The first book I fell in love with was The Pearl by John Steinbeck. I was thirteen or so, frustrated with having to interrupt my sport-filled summer with reading for an English class I hadn’t even had yet, but when I first read Steinbeck’s lyrical prose and the simple tale of a pearl diver who finds a beautiful and expensive pearl beyond all his dreams that leads to a tragic end, I was hooked. It was miraculous—reading a book that made me forget I was being forced to read it for a class. I realized stories can be powerful. Just words put together in the magical right way can be powerful. I decided then that I wanted to be a writer and pursue the literary life.
Even though that’s the first book that made that powerful an impact on me, I’ve always been a reader fascinated by books. There are pictures of me as a little kid, probably before I could even sound out words, arranging books in the floor, rearranging them on the shelves. I just liked the way books felt in my hands, the weight of them, the weight of their words. As a kid I was in love with stories, too—whether it was my favorite movie that I watched over and over (on VHS), The Lion King, following my favorite baseball team, the Yankees, through a season, or listening to my grandparents talk about life as farmers and sharecroppers before I was born. Stories seemed to be what gave life its color. It made life way out in the country on an old farm-to-market road in North Texas, a cement plant smoking in the distance and the pastures spotted with cedar trees, a little less colorless and flat.

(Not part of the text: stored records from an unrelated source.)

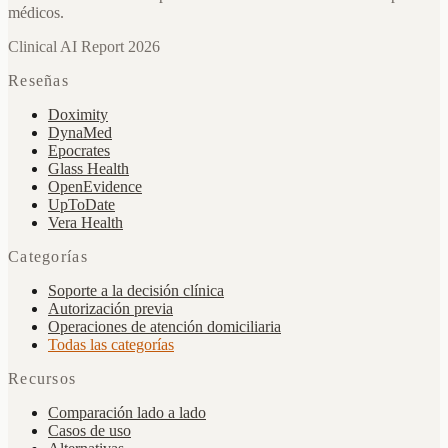
médicos.
Clinical AI Report 2026
Reseñas
Doximity
DynaMed
Epocrates
Glass Health
OpenEvidence
UpToDate
Vera Health
Categorías
Soporte a la decisión clínica
Autorización previa
Operaciones de atención domiciliaria
Todas las categorías
Recursos
Comparación lado a lado
Casos de uso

And the books themselves seemed to give life its dimensions. I forced my mom to read me Green Eggs n’ Ham so much that she had it memorized. I liked reading about science and history, and followed several topics of interest before I really fell in love with fiction with The Pearl. My interests ranged from zoology to astronomy to marine biology to archeology to code-breaking and forensic science. I only realized later that I was less interested in the real-world explorations of all these topics, and more interested in what the books had to say about them.
My first writing outside of school was probably songwriting—I remember scrawling down words to go along with my frantically out-of-tune strumming when I was taking guitar lessons. Songwriting for me, though, was relatively short-lived, and around ten or so I became fascinated by comic books. I created elaborate worlds filled with magical powers and superheroes, and would create short comics with these characters.
This experimentation of multimodal writing has followed me today, where I study online literary magazines and the different modes they can bring to writing as a part of my job as managing editor of the lit mag Arkana. I’m still fascinated with stories, and I’m still writing plenty of poetry and prose—for the time being relying less in my own work on pictures or music, and instead focusing on perfecting my craftsmanship with words. My pursuit of craft is what led me to the Arkansas Writers MFA Program at the University of Central Arkansas, where I am currently a student. It’s also led me to Sundress Publications, where I am excited to be interning at a place that values stories as much as I do.
Cass Hayes is a writer from Waxahachie, Texas. She attends the Arkansas Writers MFA Program at the University of Central Arkansas and works as the managing editor of the online literary journal Arkana. Her fiction and poetry appears or is forthcoming in various online and print literary journals, including Five:2:One, Work Literary Magazine, and Déraciné Magazine.